The mention of that name brought chills of fear into her old frame. That name was someone she had long ago left behind.
“I think you have the wrong person.” She stood, grabbing her walking stick intent on moving away from this harbinger of long forgotten recollections.
“Now, now, Suzette. We used to be good friends.”
She scanned the vaguely familiar face which was much too young to know her from her Suzette days.
“You aren’t old enough to have been Suzette’s friend.” She continued to move but he put up a hand to stop her.
“You used to babysit me in between Johns.”
A dawning realisation spread across her face.
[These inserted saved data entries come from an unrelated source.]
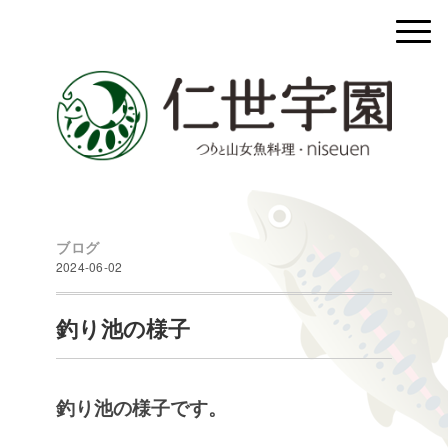
ブログ
2024-06-02
釣り池の様子
釣り池の様子です。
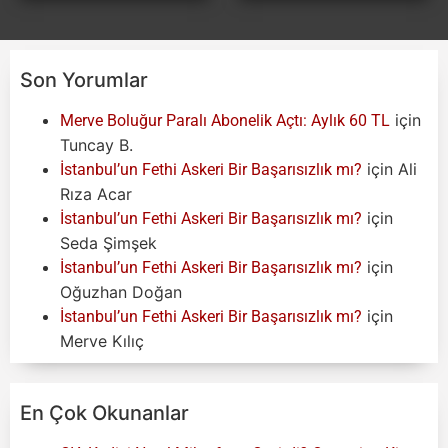
Son Yorumlar
için
Merve Boluğur Paralı Abonelik Açtı: Aylık 60 TL
Tuncay B.
için
Ali
İstanbul’un Fethi Askeri Bir Başarısızlık mı?
Rıza Acar
için
İstanbul’un Fethi Askeri Bir Başarısızlık mı?
Seda Şimşek
için
İstanbul’un Fethi Askeri Bir Başarısızlık mı?
Oğuzhan Doğan
için
İstanbul’un Fethi Askeri Bir Başarısızlık mı?
Merve Kılıç
En Çok Okunanlar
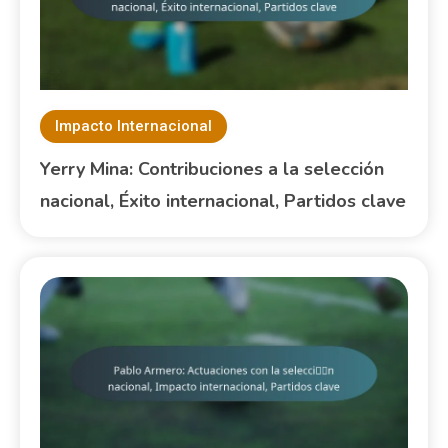
Impacto Internacional
Yerry Mina: Contribuciones a la selección
nacional, Éxito internacional, Partidos clave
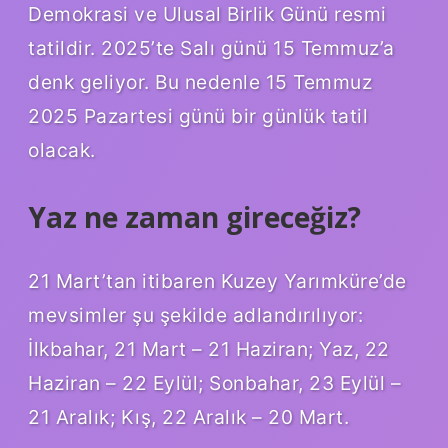
Demokrasi ve Ulusal Birlik Günü resmi
tatildir. 2025’te Salı günü 15 Temmuz’a
denk geliyor. Bu nedenle 15 Temmuz
2025 Pazartesi günü bir günlük tatil
olacak.
Yaz ne zaman gireceğiz?
21 Mart’tan itibaren Kuzey Yarımküre’de
mevsimler şu şekilde adlandırılıyor:
İlkbahar, 21 Mart – 21 Haziran; Yaz, 22
Haziran – 22 Eylül; Sonbahar, 23 Eylül –
21 Aralık; Kış, 22 Aralık – 20 Mart.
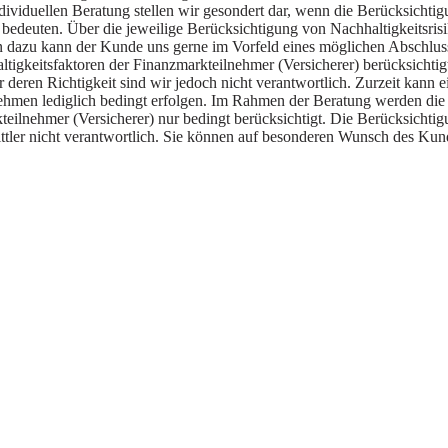
iduellen Beratung stellen wir gesondert dar, wenn die Berücksichtigu
bedeuten. Über die jeweilige Berücksichtigung von Nachhaltigkeitsrisi
agen dazu kann der Kunde uns gerne im Vorfeld eines möglichen Abschl
igkeitsfaktoren der Finanzmarkteilnehmer (Versicherer) berücksichtigt
deren Richtigkeit sind wir jedoch nicht verantwortlich. Zurzeit kann 
rnehmen lediglich bedingt erfolgen. Im Rahmen der Beratung werden di
teilnehmer (Versicherer) nur bedingt berücksichtigt. Die Berücksichti
mittler nicht verantwortlich. Sie können auf besonderen Wunsch des Ku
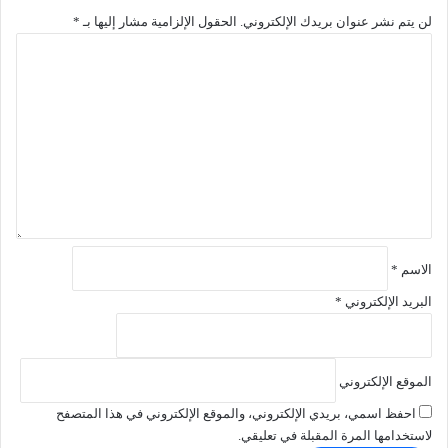
لن يتم نشر عنوان بريدك الإلكتروني.
الحقول الإلزامية مشار إليها بـ
*
ا
ل
ت
ع
ل
ي
ق
*
الاسم
*
البريد الإلكتروني
*
الموقع الإلكتروني
احفظ اسمي، بريدي الإلكتروني، والموقع الإلكتروني في هذا المتصفح
لاستخدامها المرة المقبلة في تعليقي.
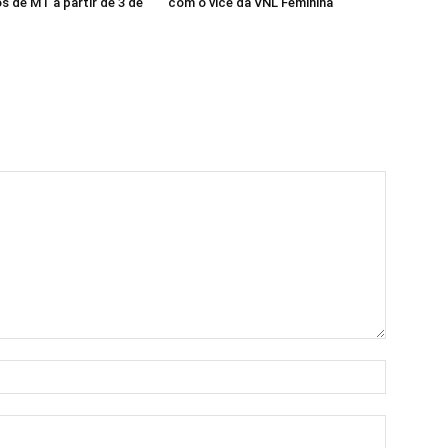
s de MT a partir de 3 de
com o vice da VNL Feminina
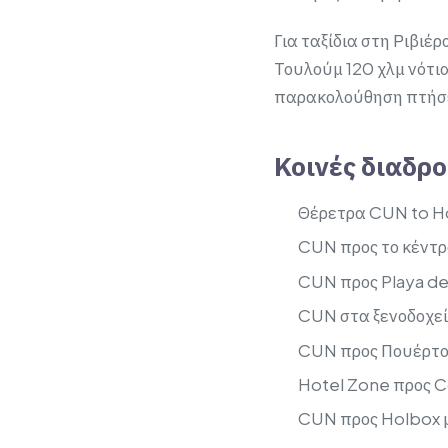
Για ταξίδια στη Ριβιέ
Τουλούμ 120 χλμ νότι
παρακολούθηση πτήσεω
Κοινές διαδρ
Θέρετρα CUN to Ho
CUN προς το κέντρ
CUN προς Playa de
CUN στα ξενοδοχεί
CUN προς Πουέρτο 
Hotel Zone προς C
CUN προς Holbox μ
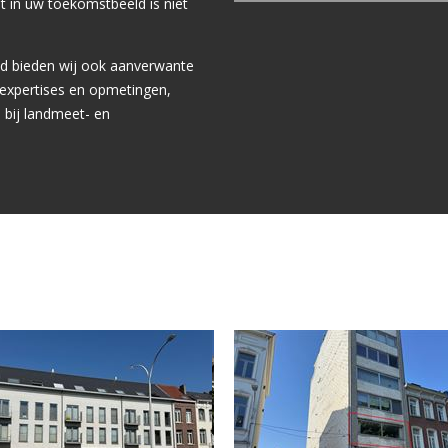
st in uw toekomstbeeld is niet
ed bieden wij ook aanverwante
expertises en opmetingen,
bij landmeet- en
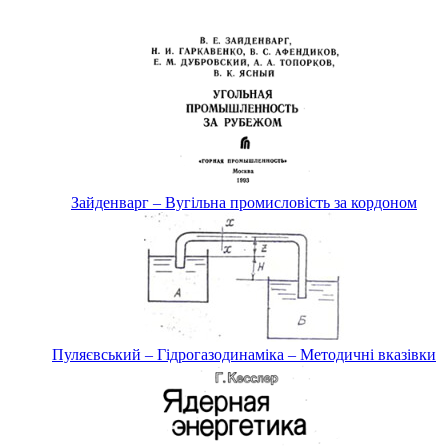
Зайденварг – Вугільна промисловість за кордоном
Пуляєвський – Гідрогазодинаміка – Методичні вказівки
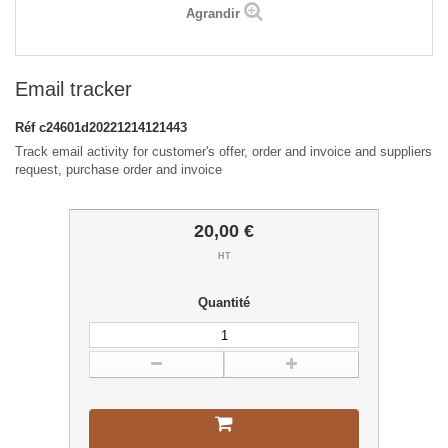
Agrandir
Email tracker
Réf
c24601d20221214121443
Track email activity for customer's offer, order and invoice and suppliers
request, purchase order and invoice
20,00 €
HT
Quantité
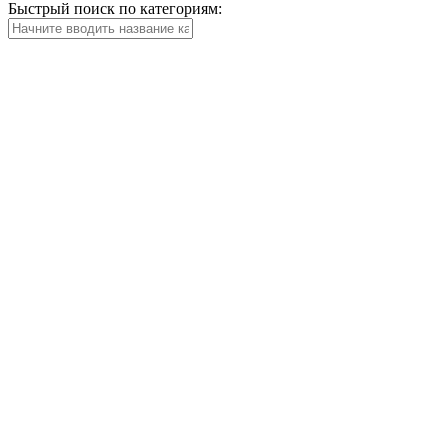
Быстрый поиск по категориям:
Here, here was the son of the man she had saved so many years ago.
“You took a bullet for my dad.”
She nodded before sitting down as she prepared to soak in the gratitude she was certain was about to come her way.
Instead, there was nothing but silence.
“How is your dad?”
He fixed her with a unforgiving stare. “In jail.”
An overwhelming sense of regret enveloped her. “Oh.”
“Oh?” He repeated.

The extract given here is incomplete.